Regular Learning (2)---simple matching principle,---matching
Write a simple understanding of the principle of matching, or PHP-based.
First of all, the regular engine can be divided into two main categories: DFA and NFA, anyway, the engine is more than strange, simple understanding is a different way of matching, like in the array to find data, there are some from the beginning of the order, find, some from the middle to find, the way different.
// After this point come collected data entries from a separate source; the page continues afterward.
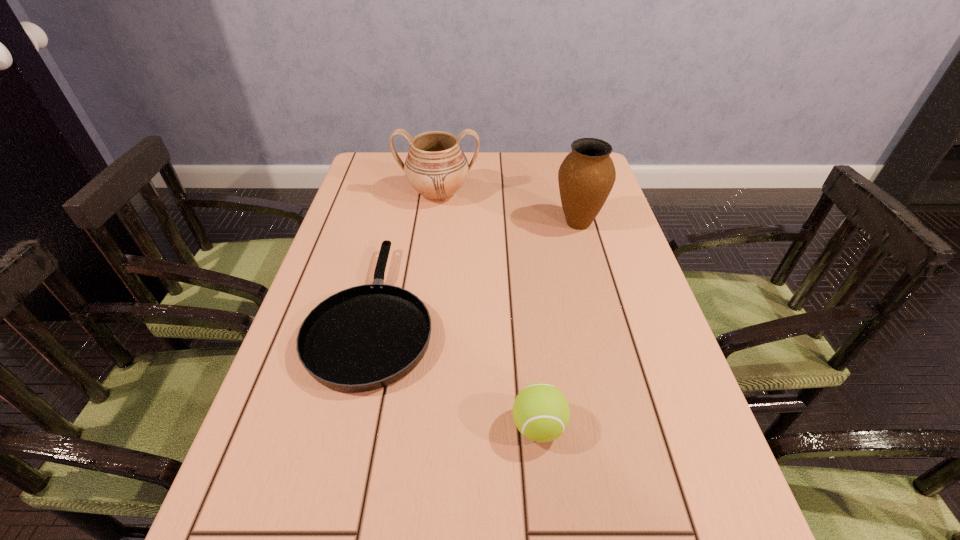 Identify the location of vacant space that's between the rightmost object and the third farthest object. (476, 268).

Locate an element on the screen. The width and height of the screenshot is (960, 540). empty space that is in between the left urn and the second object from right to left is located at coordinates click(x=489, y=310).

Locate an element on the screen. empty space that is in between the left urn and the rightmost object is located at coordinates (508, 208).

Locate an element on the screen. The height and width of the screenshot is (540, 960). empty location between the third farthest object and the left urn is located at coordinates (406, 253).

Locate an element on the screen. The height and width of the screenshot is (540, 960). vacant area that lies between the rightmost object and the second nearest object is located at coordinates (476, 268).

Find the location of `vacant space in between the left urn and the right urn`. vacant space in between the left urn and the right urn is located at coordinates (508, 208).

Identify the location of vacant area that lies between the left urn and the rightmost object. (508, 208).

At what (x,y) coordinates should I click in order to perform the action: click on vacant area that lies between the frying pan and the left urn. Please return your answer as a coordinate pair (x, y). Looking at the image, I should click on (406, 253).

You are a GUI agent. You are given a task and a screenshot of the screen. Output one action in this format:
    pyautogui.click(x=<x>, y=<y>)
    Task: Click on the free space between the second object from right to left and the shortest object
    
    Given the screenshot: What is the action you would take?
    pyautogui.click(x=457, y=370)

The height and width of the screenshot is (540, 960). Identify the location of free spot between the right urn and the left urn. [508, 208]. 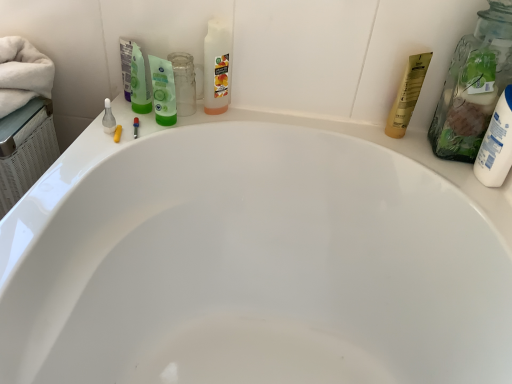 Question: Is yellow matte tube at upper right, placed as the first toiletry when sorted from left to right, situated inside translucent glass jar at upper right or outside?

Choices:
 (A) outside
 (B) inside

Answer: (A)

Question: Considering the positions of yellow matte tube at upper right, the second toiletry from the right, and translucent glass jar at upper right in the image, is yellow matte tube at upper right, the second toiletry from the right, taller or shorter than translucent glass jar at upper right?

Choices:
 (A) tall
 (B) short

Answer: (B)

Question: Estimate the real-world distances between objects in this image. Which object is closer to the translucent glass jar at upper right?

Choices:
 (A) green matte mouthwash at upper center
 (B) white matte lotion at right, marked as the first toiletry in a right-to-left arrangement
 (C) yellow matte tube at upper right, the second toiletry from the right

Answer: (B)

Question: Which object is positioned closest to the green matte mouthwash at upper center?

Choices:
 (A) translucent glass jar at upper right
 (B) white matte lotion at right, the 2th toiletry in the left-to-right sequence
 (C) yellow matte tube at upper right, the first toiletry when ordered from back to front

Answer: (C) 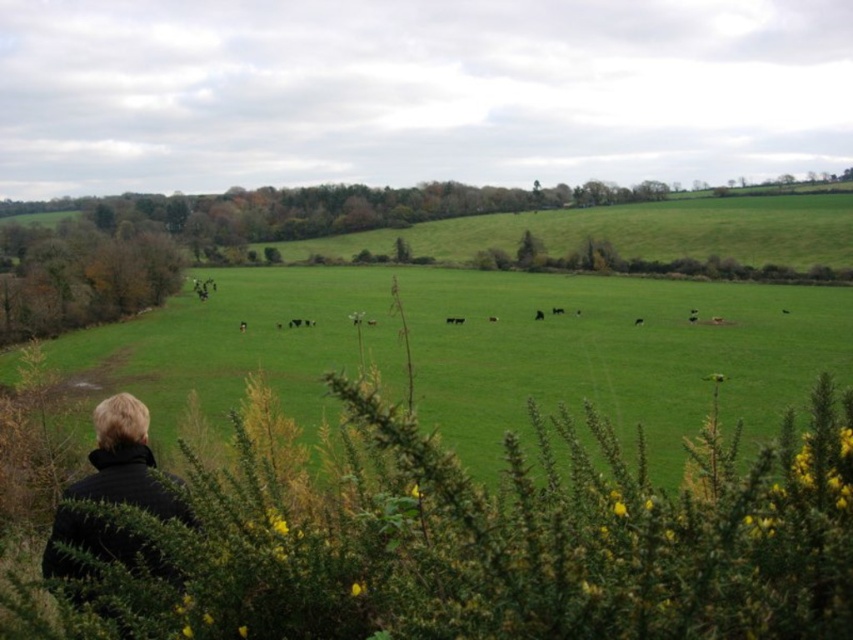 The height and width of the screenshot is (640, 853). What do you see at coordinates (614, 355) in the screenshot?
I see `green grass pasture at center` at bounding box center [614, 355].

Does point (183, 317) lie behind point (107, 456)?

Yes, it is.

Is point (708, 296) farther from viewer compared to point (119, 420)?

That is True.

Identify the location of green grass pasture at center. This screenshot has width=853, height=640. (614, 355). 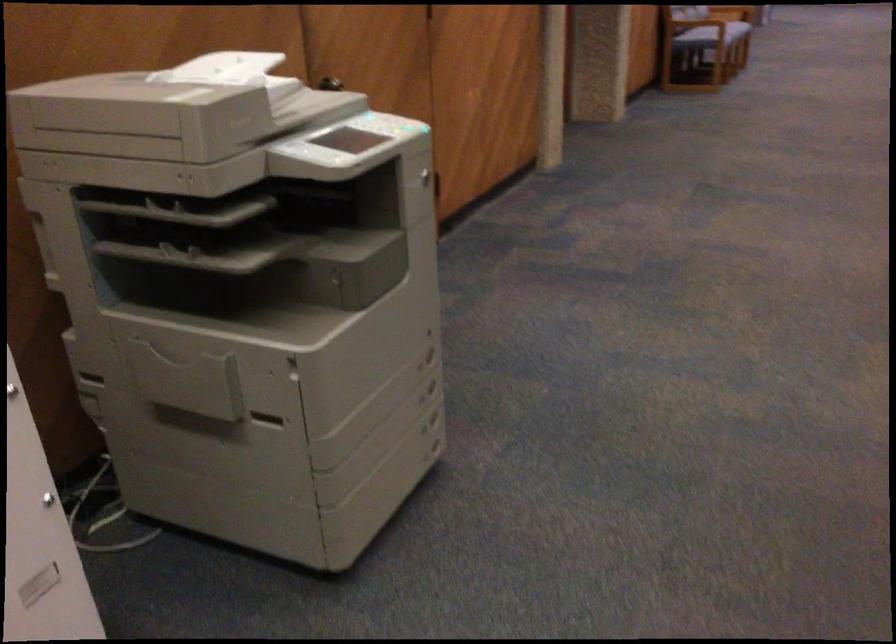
The NFA has a much longer history, using the NFA tools or languages more, but there are also two engines mixed with it. The example of a book is very pertinent: the NFA is like a petrol engine, a DFA is like a motor, they can make a car run but have different mechanisms. Since the NFA and DFA have been developed for many years, a standard called POSIX has been introduced, which specifies the metacharacters and features that should be supported as a regular engine, and the exact results that end users want.
NFA, the match is dominated by the (regular) expression, and the DFA is matched by the string to be matched. PHP uses a traditional NFA engine, and of course Perl does. No matter what kind of engine, there are two general principles: 1. First match the result of the left end; 2. Standard quantifiers (+ 、?、 *, {m,n}) are match-first.
The existing expression is as follows, to match the string ' Tonight '
'/to (nite|knite|night)/'
NFA: takes the expression as the dominant , starting with the first part of the expression, checking whether the current text matches, and, if so, continuing to the next part of the expression until all the expressions match and the entire match succeeds. When the first character of the expression is t, it is searched sequentially from left to right in the string until a T character is found, fails if not found, and if found, the next character in the expression O, continues to find in the string to be matched, beginning with two can match, into a selection branch grouped by parentheses, Match Nite, Knite, or night, which in turn tries these three possibilities. The first branch fails when it tries to Nig, the second branch tries to fail at the first n in the expression, and the third branch exactly matches the other one. In the case of a regular expression-dominated engine, it is necessary to examine the expression to arrive at the final conclusion.
DFA: Unlike NFA, when the DFA scans a string, it records all the matches that are currently valid, starting with T, which adds a possibility to the current match, and if it does, it will record two possibilities, if present, to the N in the string. Nite and Night Two n (it is from the string angle to match the expression), continue to scan to I or Nite and night two possible, then to G only night one possible, when the H and T match is completed, the engine found that the scan string has been scanned end, Report success (seemingly a bit of depth and breadth of meaning).
Therefore, in general the text-dominated DFA engine to be faster, the expression-dominated NFA must detect all the patterns, before the end of the arrival mode, do not know the success of the match, even if the previous expression matches successfully, perhaps after the continuation of the test, it might waste a lot of time. While the DFA is string-dominated, there are several possibilities to be recorded in a single place, and the characters in the target text will be detected at most once.
However, the order of the multi-select branches, the effect on the different target strings is also very large, exactly the same branch in front, of course, can be found faster.
Because the NFA is based on the expression, the different expression writing will have a great impact, but also allows us to control it more flexibly, but also has more variability. Here, for the NFA (originally PHP-based), there is an important feature: backtracking ---Encounter the need to choose from two possible successful matches, first select one, and remember the other to be possible later, this situation is mainly in the standard quantifier and multi-Select branch (| )。
A picture of theft:
Starting from the expression ('/'. * "!/'), first find the double quotation mark A, and then because the dot number matches any character (the default does not include the line break, here does not consider), plus the meta-character * means that can match more than one, because the standard quantifier matching priority mechanism, it came to the end of the string at Because between this * can be 0, one or more, that is to say, these forms are likely to match the success, so the engine will remember the two states, that is, in a position may match, or can not match it, as long as the * meta-character passing, from the M to the end will be recorded.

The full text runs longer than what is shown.